Users of Existing Distributed System Frameworks
Users of existing distributed systems frameworks are the people who use open source or other distributed systems to create data pipelines and data products. They’re using existing technologies like Apache Spark, Apache Hadoop, and Apache Kafka.
Creators of Distributed System Frameworks
Creators of distributed system frameworks are the people who create new distributed systems or improve existing distributed systems frameworks. They’re creating everything themselves. These include writing schedulers, resource managers, and harnesses.
Confused Teams
Sometimes teams get confused on their core competencies. An end data product team will think they’re users of distributed system frameworks. A team that uses existing distributed systems frameworks thinks they can create their own distributed system. All of these scenarios will lead to failure.
I’ve written about the increase in complexity when using Big Data. An end product team will experience a 10x increase in complexity when trying to use a Big Data framework. For most teams, this will lead to failure. They’ll need more guidance and mentoring to get through their Big Data journey.
That leads me to somewhat common issue — teams that think they can create their own distributed system. There is all sorts of failure wrapped up in creating your own distributed system. This mostly stems from the fact that you’re probably not a distributed systems engineer. There are very few people with the computer science, system design, and operational understanding to create a distributed system from scratch.

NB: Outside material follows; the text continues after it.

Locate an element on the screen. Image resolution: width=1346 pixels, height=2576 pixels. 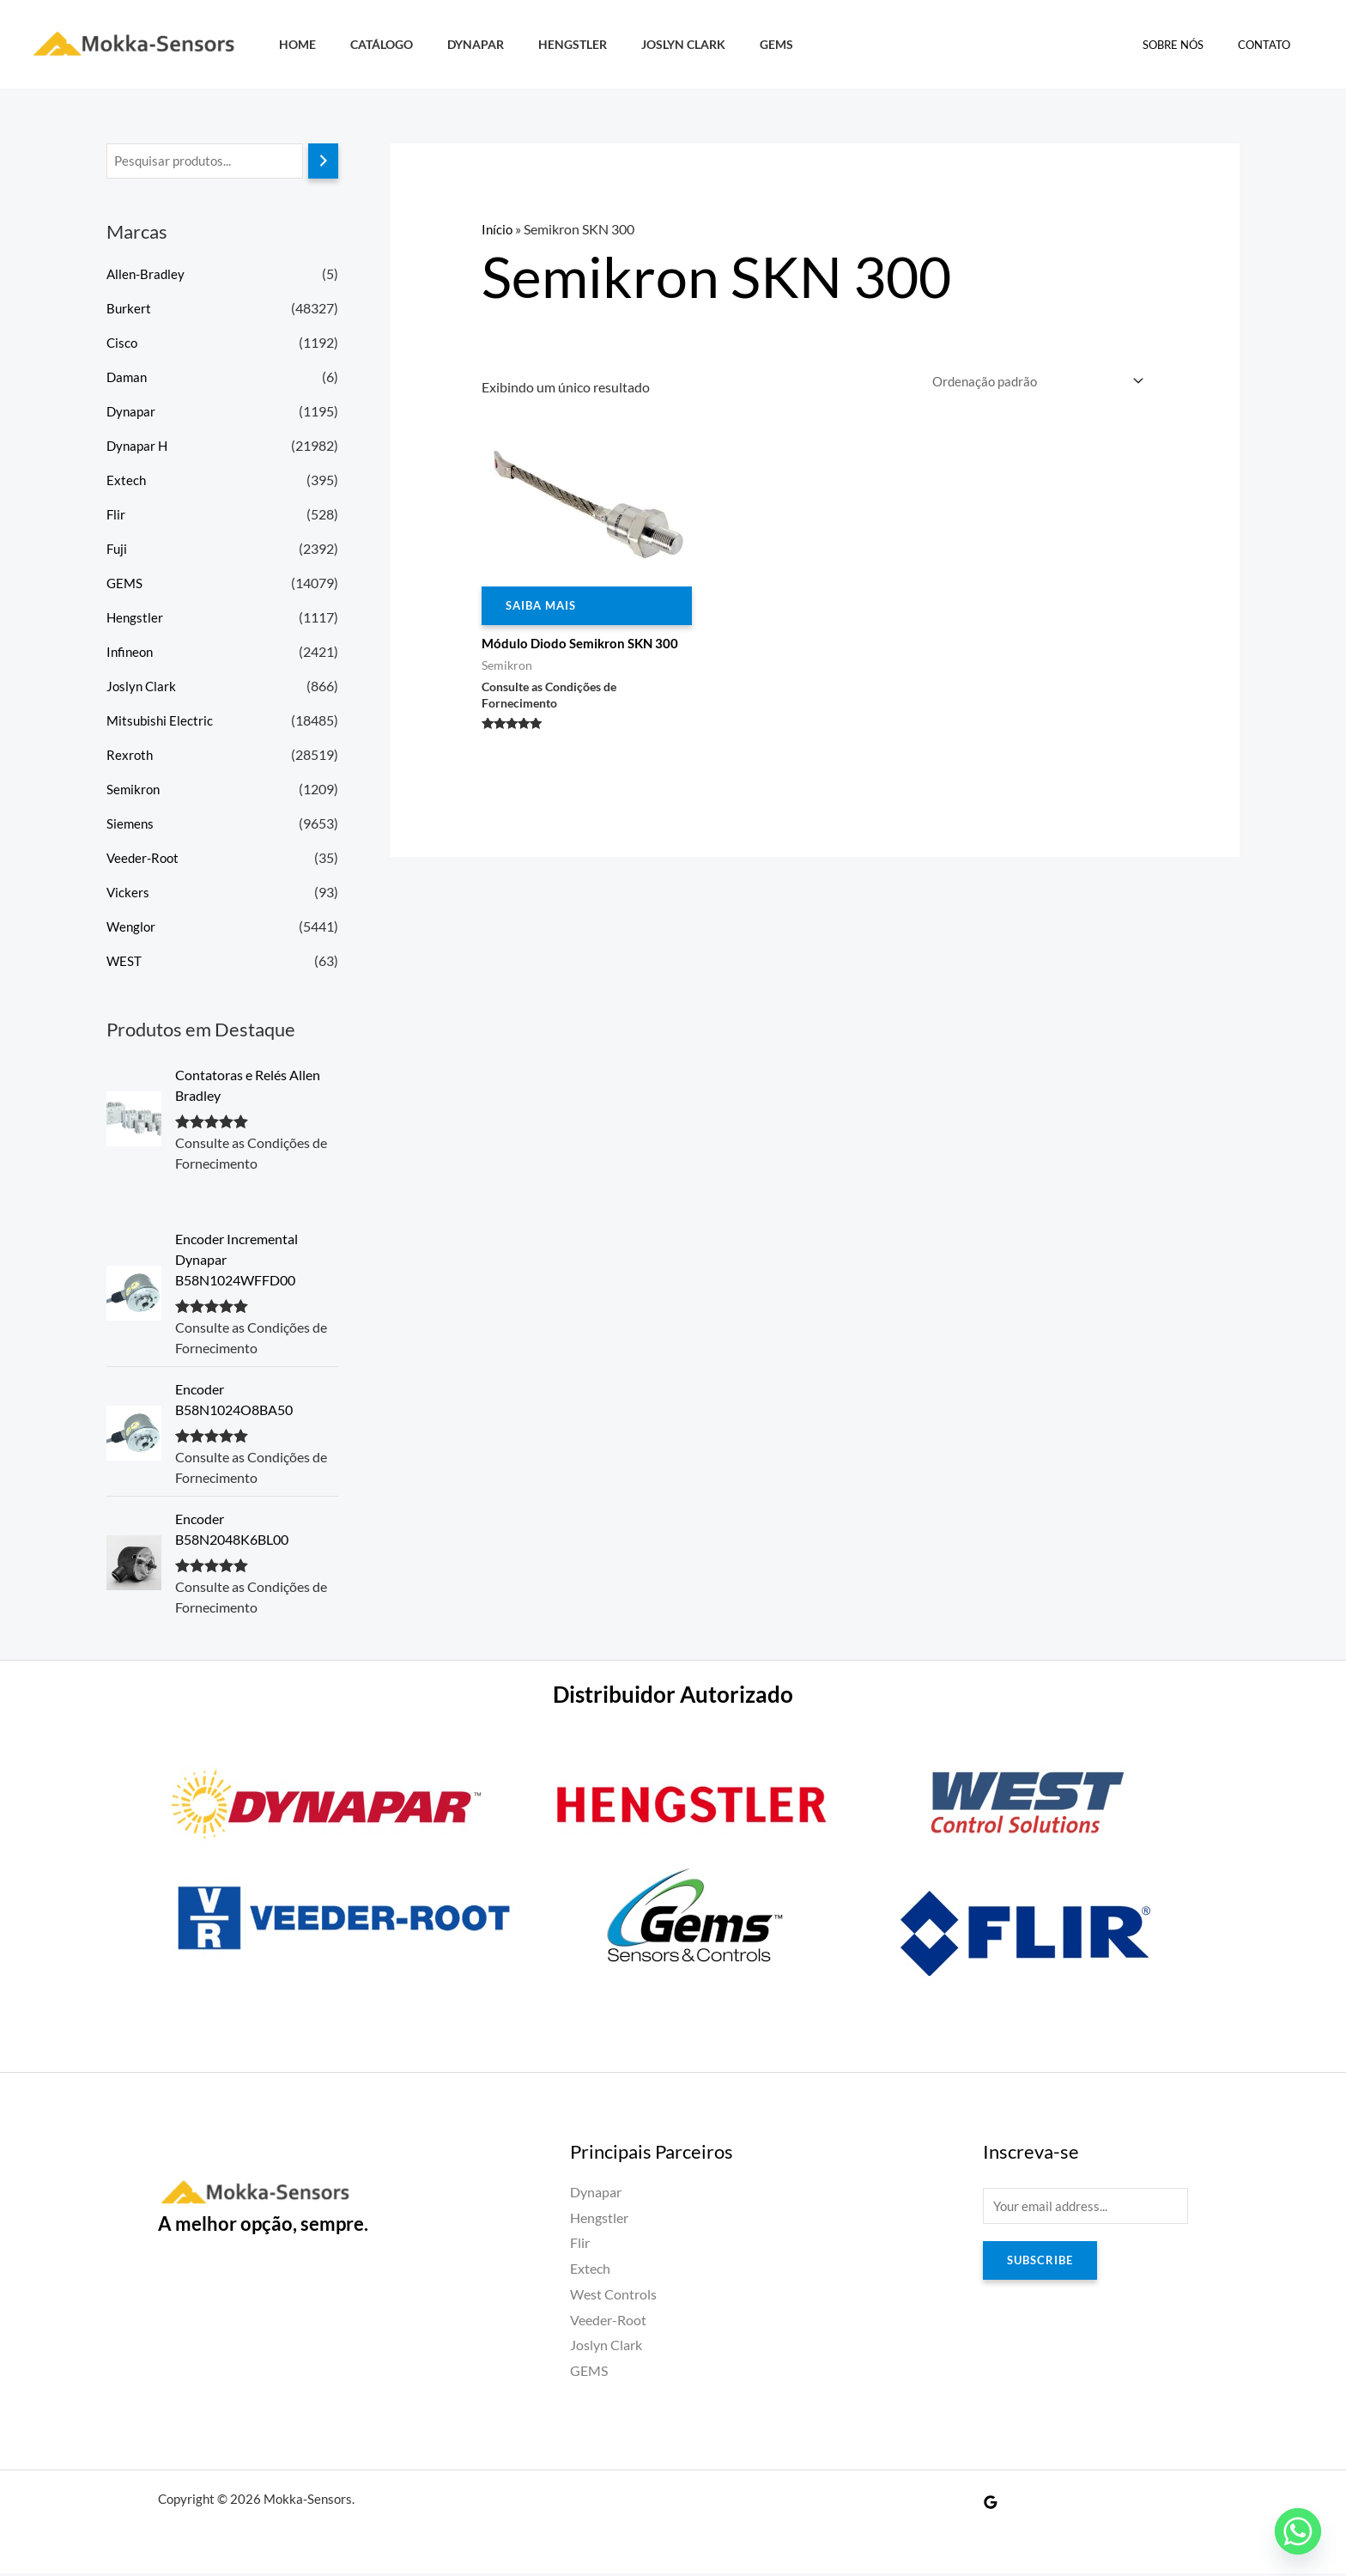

Creating your own distributed system may sound like a good idea initially. We’ll write our own that does exactly what we want. Except:
- You will have to spend the time to write it
- Debugging and testing a distributed system is tough
- There are so many unknown unknowns that only time and usage reveals
- The operations team won’t be able to leverage existing knowledge
- Any operational issue will be escalated to the development team
- The development team will spend their time debugging their distributed system instead of creating new features
Do yourself and your team a favor. Take an honest look at your abilities before going down one of these routes. This will save you all kinds of time, money, and heartache. Using the wrong team for the job is always a bad idea.